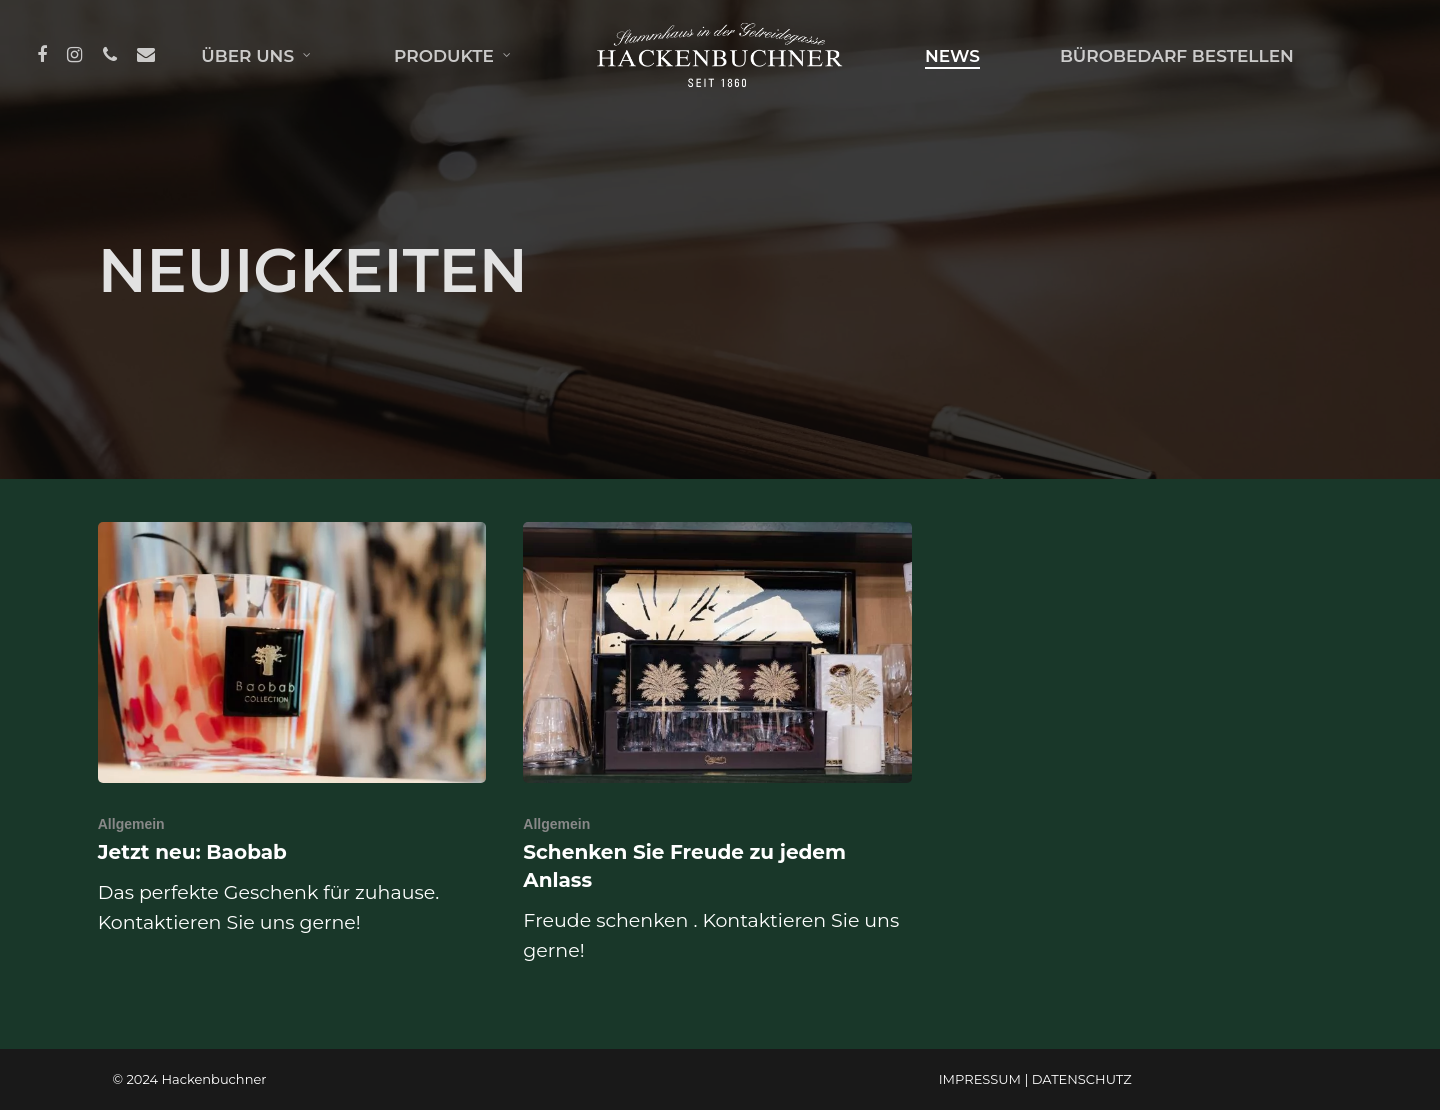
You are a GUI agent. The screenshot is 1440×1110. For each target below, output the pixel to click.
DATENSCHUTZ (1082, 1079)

# # #

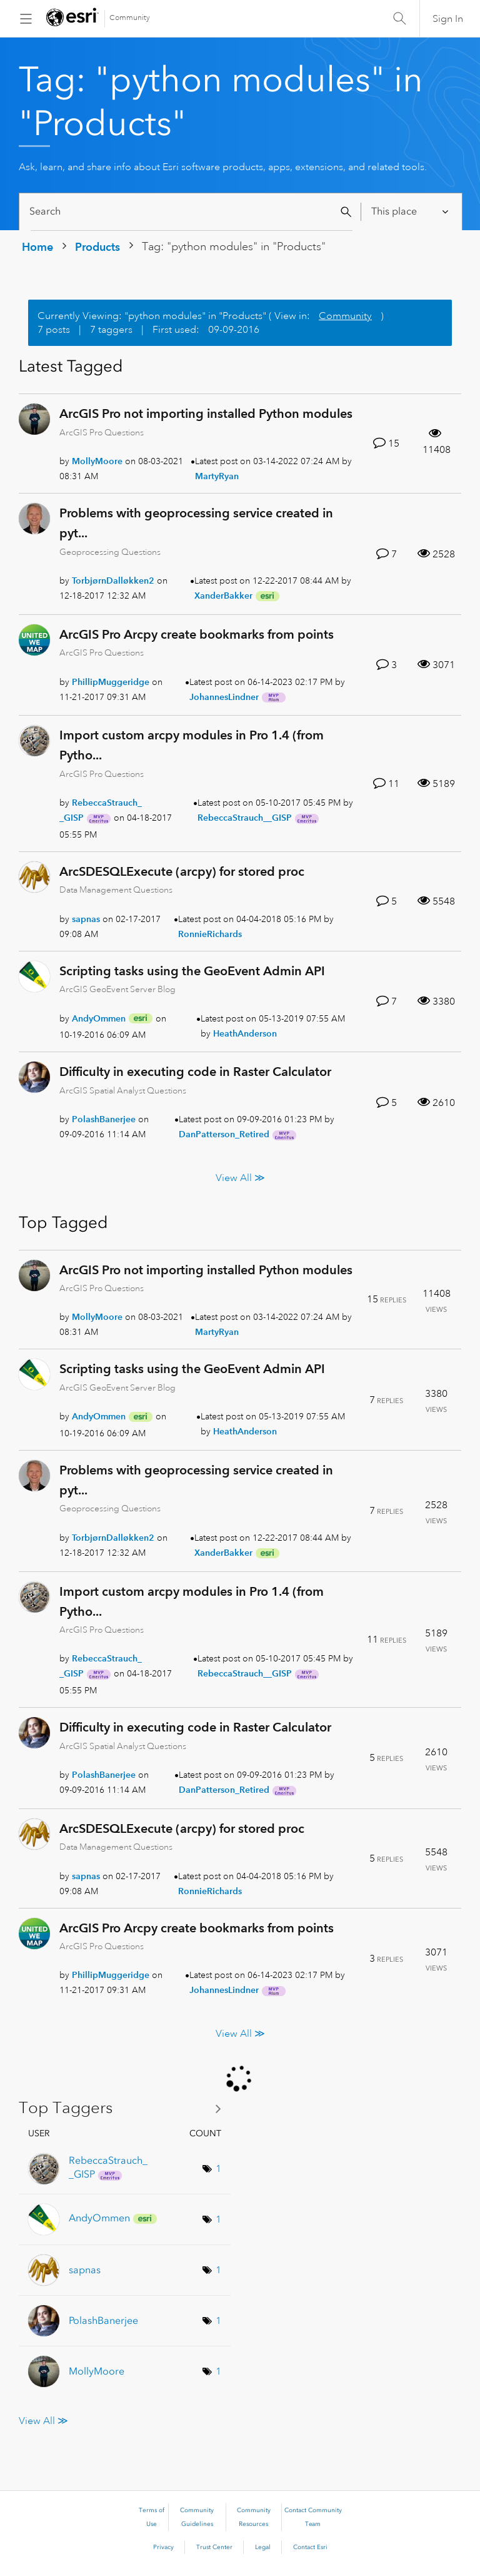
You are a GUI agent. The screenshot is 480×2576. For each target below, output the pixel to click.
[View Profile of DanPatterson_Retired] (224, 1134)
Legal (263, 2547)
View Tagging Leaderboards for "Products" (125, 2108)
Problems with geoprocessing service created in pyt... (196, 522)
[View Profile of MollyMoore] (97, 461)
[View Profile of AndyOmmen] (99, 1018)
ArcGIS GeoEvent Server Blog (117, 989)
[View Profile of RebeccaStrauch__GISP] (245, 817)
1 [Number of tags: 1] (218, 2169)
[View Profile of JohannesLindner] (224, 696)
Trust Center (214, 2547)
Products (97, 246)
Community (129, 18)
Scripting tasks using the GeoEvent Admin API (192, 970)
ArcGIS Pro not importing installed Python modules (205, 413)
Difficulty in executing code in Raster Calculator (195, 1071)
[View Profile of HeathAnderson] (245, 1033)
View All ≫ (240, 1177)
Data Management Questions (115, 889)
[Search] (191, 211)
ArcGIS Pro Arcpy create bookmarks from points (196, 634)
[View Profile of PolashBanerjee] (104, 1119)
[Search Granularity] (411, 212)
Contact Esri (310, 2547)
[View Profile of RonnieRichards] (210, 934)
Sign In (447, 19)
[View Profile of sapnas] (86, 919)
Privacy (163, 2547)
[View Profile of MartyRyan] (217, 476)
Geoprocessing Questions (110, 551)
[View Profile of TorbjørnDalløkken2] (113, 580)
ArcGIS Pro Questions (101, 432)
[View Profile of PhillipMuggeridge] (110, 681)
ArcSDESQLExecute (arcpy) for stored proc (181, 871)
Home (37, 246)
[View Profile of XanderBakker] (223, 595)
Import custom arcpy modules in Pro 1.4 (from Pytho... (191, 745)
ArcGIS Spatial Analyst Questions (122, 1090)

# # #

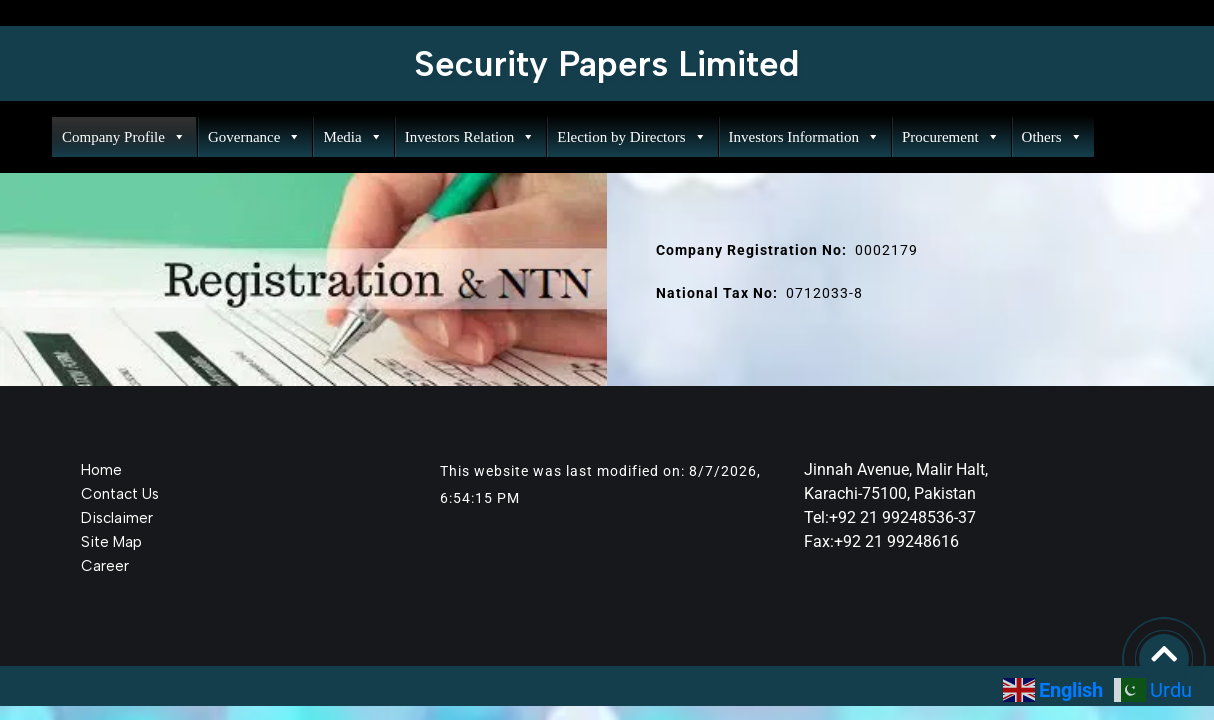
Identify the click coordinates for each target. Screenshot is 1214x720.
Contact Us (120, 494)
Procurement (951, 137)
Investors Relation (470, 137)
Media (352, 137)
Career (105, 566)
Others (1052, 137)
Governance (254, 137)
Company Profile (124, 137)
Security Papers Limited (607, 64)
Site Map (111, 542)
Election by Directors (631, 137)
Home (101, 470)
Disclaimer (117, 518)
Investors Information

# # #

EXERCISE BRIEF
Examine the listing and count its lines containing the word "modules". State the count alone.

REPLY TO THE EXERCISE
2